LOS ANGELES—A calorie is a calorie is a calorie — or is it?
Maybe not, a small study has found. Once the pounds are shed, the proportions of carbohydrates, proteins and fats you chow down on may determine whether you keep the weight off — or slowly but surely pack on pounds again.
In an intensive, seven-month experiment during which 21 overweight men and women had their diets strictly controlled down to each last morsel, researchers showed that a traditional low-fat diet seemed to make the metabolism more sluggish than a high-protein one during the most difficult part of weight loss: keeping fat off once it’s shed.
The preliminary work, which was published Tuesday in the Journal of the American Medical Association, provides support for a growing group of scientists who argue that what people eat may be just as key as how much they eat.
In a nutshell, “from a metabolic perspective, all calories are not alike,” said study senior author Dr. David Ludwig, director of the New Balance Foundation Obesity Prevention Center at Children’s Hospital Boston. “The quality of the calories going in affects the quantity of the calories going out.”
Maintaining weight loss is a challenge that stymies the vast majority of dieters. Only 1 in 6 overweight and obese adults say they have ever held onto a loss of 10 percent body weight or greater for even a year, the team noted in its report.
Scientists knew that weight loss was accompanied by a slowdown in the body’s metabolism. To test whether different foods might influence that, Ludwig and his colleagues recruited overweight and obese adults ages 18 to 40. From 2006 to 2010, they marched the volunteers through several controlled feeding studies.

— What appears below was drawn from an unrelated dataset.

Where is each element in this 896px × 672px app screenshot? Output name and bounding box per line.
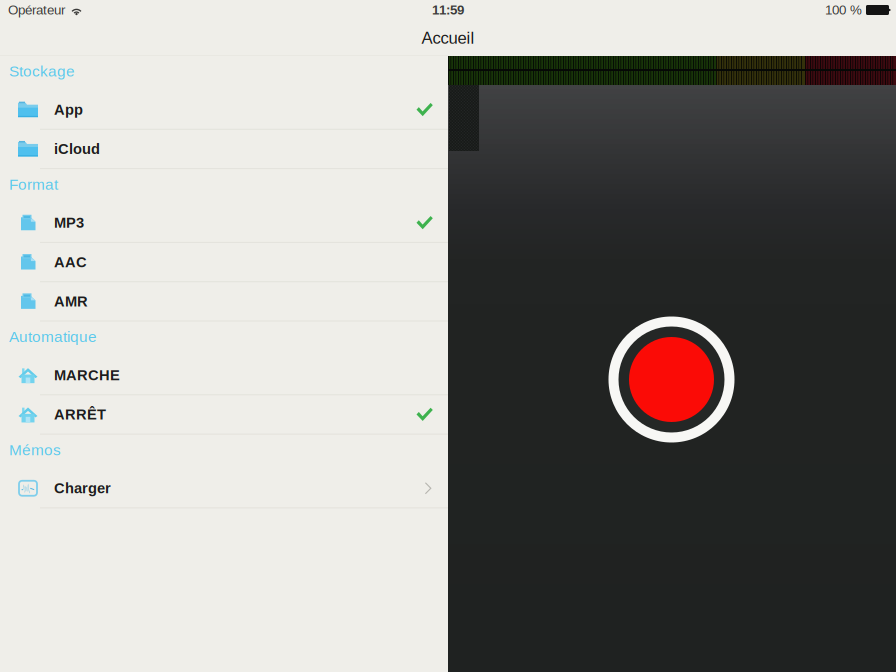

The 13 men and eight women followed a 12-week weight-loss regimen that helped them shed 10 percent to 15 percent of their body weight followed by a four-week weight-stabilization phase.
After that, each subject was fed three different diets for four weeks at a time: a traditional low-fat diet (60 percent carbohydrates, 20 percent fat and 20 percent protein), a low glycemic index diet (with 40 percent carbs, 40 percent fat and 20 percent protein) and a very low-carbohydrate diet a la Atkins (with 10 percent carbohydrates, 60 percent fat and 30 percent protein).
At the beginning of the study and at the end of each four-week stint, the subjects were hospitalized for three days to undergo a battery of tests. Scientists measured their resting energy expenditure using indirect calorimetry, which assesses gases in the breath to calculate calories burned.
They also looked at all the energy burned by the subject in a day using stable isotope analysis, which examines how rapidly isotopes leave the body over days and weeks.
The researchers also screened participants’ blood and urine to record insulin sensitivity and levels of cholesterol, key hormones and other substances that are linked to a risk for heart disease or metabolic problems.
For all three diets, the rate of calories burned at rest was lower than before weight loss. But over the course of a day, the subjects burned more than 300 additional calories on average when on the very low-carbohydrate diet compared with the low-fat diet.
“That’s roughly equal to an hour of moderate physical activity — without lifting a finger,” Ludwig said.
Subjects burned 200 additional calories on the low glycemic index diet than on the low-fat diet. A low glycemic index diet is rich in whole grains, fruits and vegetables and is designed to prevent sharp spikes in blood sugar.
Weight-loss experts not involved in the research praised it, while acknowledging its limitations.
“It’s a small study, so I’d want to see it repeated. But I have no reason to doubt the result,” said Susan Roberts, a professor of nutrition and psychiatry at Tufts University in Boston.